* Your assignment
Write out all of the entries that follow, word for word, but skip the pictures.

(Page images and extracted text)
____

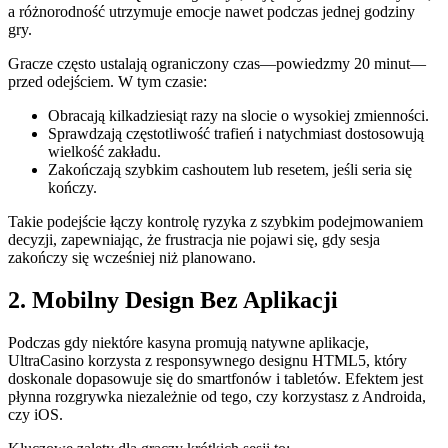
a różnorodność utrzymuje emocje nawet podczas jednej godziny
gry.
Gracze często ustalają ograniczony czas—powiedzmy 20 minut—
przed odejściem. W tym czasie:
Obracają kilkadziesiąt razy na slocie o wysokiej zmienności.
Sprawdzają częstotliwość trafień i natychmiast dostosowują
wielkość zakładu.
Zakończają szybkim cashoutem lub resetem, jeśli seria się
kończy.
Takie podejście łączy kontrolę ryzyka z szybkim podejmowaniem
decyzji, zapewniając, że frustracja nie pojawi się, gdy sesja
zakończy się wcześniej niż planowano.
2. Mobilny Design Bez Aplikacji
Podczas gdy niektóre kasyna promują natywne aplikacje,
UltraCasino korzysta z responsywnego designu HTML5, który
doskonale dopasowuje się do smartfonów i tabletów. Efektem jest
płynna rozgrywka niezależnie od tego, czy korzystasz z Androida,
czy iOS.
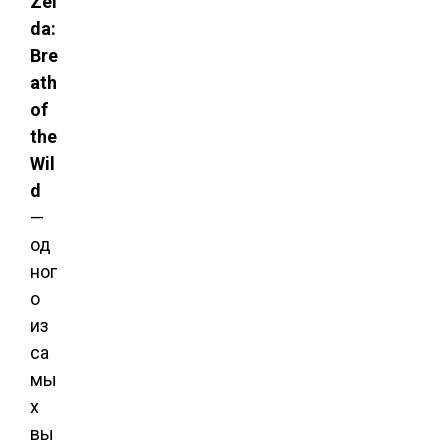
Zel
da:
Bre
ath
of
the
Wil
d
—
од
ног
о
из
са
мы
х
вы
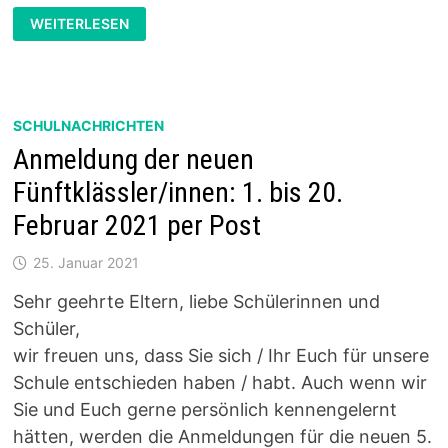
KENNENLERNTAG
WEITERLESEN
2021
ENTFÄLLT
SCHULNACHRICHTEN
Anmeldung der neuen
Fünftklässler/innen: 1. bis 20.
Februar 2021 per Post
25. Januar 2021
Sehr geehrte Eltern, liebe Schülerinnen und
Schüler,
wir freuen uns, dass Sie sich / Ihr Euch für unsere
Schule entschieden haben / habt. Auch wenn wir
Sie und Euch gerne persönlich kennengelernt
hätten, werden die Anmeldungen für die neuen 5.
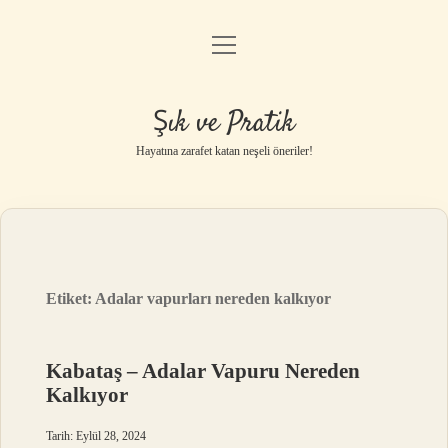
menüyü
Anasayfa
aç
Gizlilik Politikası
Şık ve Pratik
Yasal Uyarı
Hayatına zarafet katan neşeli öneriler!
Hakkımızda
Etiket:
Adalar vapurları nereden kalkıyor
Kabataş – Adalar Vapuru Nereden
Kalkıyor
Tarih: Eylül 28, 2024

____

* Solution for this task
a różnorodność utrzymuje emocje nawet podczas jednej godziny
gry.
Gracze często ustalają ograniczony czas—powiedzmy 20 minut—
przed odejściem. W tym czasie:
Obracają kilkadziesiąt razy na slocie o wysokiej zmienności.
Sprawdzają częstotliwość trafień i natychmiast dostosowują
wielkość zakładu.
Zakończają szybkim cashoutem lub resetem, jeśli seria się
kończy.
Takie podejście łączy kontrolę ryzyka z szybkim podejmowaniem
decyzji, zapewniając, że frustracja nie pojawi się, gdy sesja
zakończy się wcześniej niż planowano.
2. Mobilny Design Bez Aplikacji
Podczas gdy niektóre kasyna promują natywne aplikacje,
UltraCasino korzysta z responsywnego designu HTML5, który
doskonale dopasowuje się do smartfonów i tabletów. Efektem jest
płynna rozgrywka niezależnie od tego, czy korzystasz z Androida,
czy iOS.
Zel
da:
Bre
ath
of
the
Wil
d
—
од
ног
о
из
са
мы
х
вы
KENNENLERNTAG
WEITERLESEN
2021
ENTFÄLLT
SCHULNACHRICHTEN
Anmeldung der neuen
Fünftklässler/innen: 1. bis 20.
Februar 2021 per Post
25. Januar 2021
Sehr geehrte Eltern, liebe Schülerinnen und
Schüler,
wir freuen uns, dass Sie sich / Ihr Euch für unsere
Schule entschieden haben / habt. Auch wenn wir
Sie und Euch gerne persönlich kennengelernt
hätten, werden die Anmeldungen für die neuen 5.
menüyü
Anasayfa
aç
Gizlilik Politikası
Şık ve Pratik
Yasal Uyarı
Hayatına zarafet katan neşeli öneriler!
Hakkımızda
Etiket:
Adalar vapurları nereden kalkıyor
Kabataş – Adalar Vapuru Nereden
Kalkıyor
Tarih: Eylül 28, 2024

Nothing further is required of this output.